We can be the greatest support to others who struggle with SGA because we know what it's like. We can also be the ones who make it worse for others when we do as you said and let gossip or other shallow things prevent us from reaching out.
It takes a very brave person to stand up to a friend we love who may be doing this and say "I've heard that." It takes an even braver friend to take it a step further and say, "Why do you think that is the way it is?" or "Have you actually talked to that person and know that that is the truth?" Challenging them to step back, to take a walk in the others shoes.
Joseph Smith taught that if we have an issue with someone, we should take it up with them personally and in such a way that we resolve it. We do this so that we don't become stumbling blocks to each other. Often times I know from experience that I may have slighted someone or done something to them in the past. I may have since then moved forward and have tried very hard to live the gospel. However, my past actions will always cloud that persons opinion of me and my new good actions may even come off as hypocritical, unless I take the time to make peace with that person and try to resolve things. And yes, I realize that that clouding could be the result of the other persons pride or whatever or maybe its easier to vilify me then to make amends.
There are times when no matter how hard you try to resolve those things, that person may never ever want to and before jumping to whatever conclusions we can come up with we should consider maybe there is something within their own space that prevents them from being able to do that. Once we have apologized sincerely in such a way that it should mean something to that person and not just makes us feel better we should consider walking away but as my grandma once said, leave the door open to them.
Yes, I do believe there are times when it is needed to reach out to warn another person if you feel that they may be getting involved with something or someone that we may know isn't going to be good with them. But there are ways to do that that are uplifting and that may even build up that person you think is dangerous so that they may become someone we don't fear. Why not try to reach out to them and build them up? Again going to that person personally, seeing them as a child of God first and foremost. We need to be careful that we do this out of love for that person. And yes maybe sometimes our fear are justified and we do need to stay clear of them. But I think those times are few and far between. Our motives need to be well meaning and not to tear down. Understanding why a person may be motivated to act or think a certain way goes a long way to developing empathy for them.

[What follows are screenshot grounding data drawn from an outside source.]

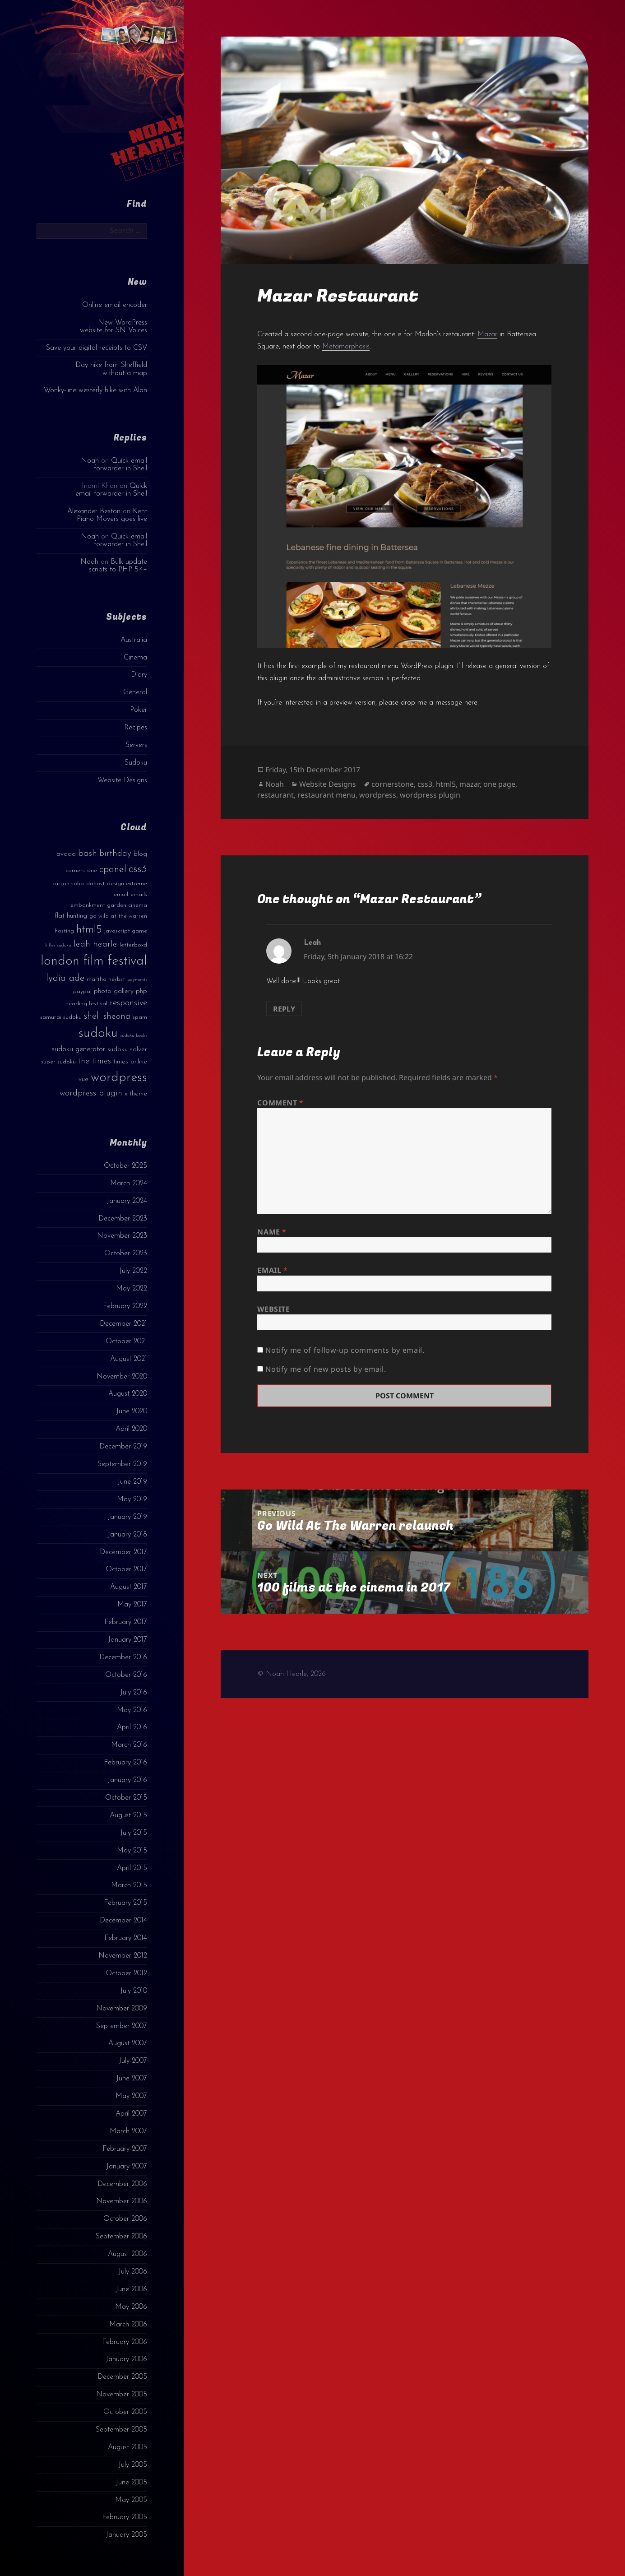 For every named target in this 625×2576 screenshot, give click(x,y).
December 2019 (123, 1446)
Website (273, 1309)
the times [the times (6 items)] (94, 1061)
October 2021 (126, 1341)
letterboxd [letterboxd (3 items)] (133, 945)
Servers (136, 745)
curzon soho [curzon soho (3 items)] (68, 884)
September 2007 (121, 2026)
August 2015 (128, 1815)
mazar (469, 784)
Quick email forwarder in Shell (120, 464)
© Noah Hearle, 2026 (291, 1674)
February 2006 (124, 2342)
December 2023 (122, 1218)
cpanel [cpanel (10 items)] (112, 869)
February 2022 (125, 1306)
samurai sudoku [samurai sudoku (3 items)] (61, 1017)
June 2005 (131, 2482)
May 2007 (131, 2096)
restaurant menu (326, 795)
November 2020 (122, 1376)
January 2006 (126, 2359)
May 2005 (131, 2500)
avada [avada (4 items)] (66, 854)
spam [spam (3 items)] (140, 1017)
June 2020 (131, 1411)
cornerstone (392, 784)
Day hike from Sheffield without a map (111, 369)
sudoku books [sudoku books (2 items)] (133, 1035)
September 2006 (121, 2236)
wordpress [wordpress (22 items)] (119, 1077)
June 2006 (131, 2289)
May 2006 (131, 2307)
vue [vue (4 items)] (83, 1079)
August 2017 (128, 1587)
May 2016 (132, 1710)
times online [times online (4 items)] (130, 1061)
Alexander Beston (93, 511)
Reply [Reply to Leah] (284, 1009)
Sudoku (136, 762)
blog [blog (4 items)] (140, 854)
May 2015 (132, 1850)
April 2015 (132, 1868)
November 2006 (121, 2201)
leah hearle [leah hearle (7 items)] (95, 944)
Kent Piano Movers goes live (112, 515)
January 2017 (127, 1639)
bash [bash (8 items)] (87, 853)
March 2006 (128, 2324)
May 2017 (132, 1604)
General (135, 692)
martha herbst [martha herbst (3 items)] (106, 979)
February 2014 (125, 1938)
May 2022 (131, 1288)
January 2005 (126, 2535)
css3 (424, 784)
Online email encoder (114, 305)
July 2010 (133, 1991)
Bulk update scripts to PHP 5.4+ (118, 565)
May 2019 (132, 1499)
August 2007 (127, 2043)
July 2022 (133, 1271)
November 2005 (121, 2394)
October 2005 (125, 2412)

If people were less judgmental of each other over stupid things that don't matter, or if we were to let go of second or third generation gossip that we often cling to in order to justify the boundaries we throw up around ourselves, we may soon find that there are a lot of good people out there. Boundaries are there to help protect ourselves not to hurt others. I have found more times then any that there are a lot of human people out there, a lot of imperfect people. And a lot of people just like myself.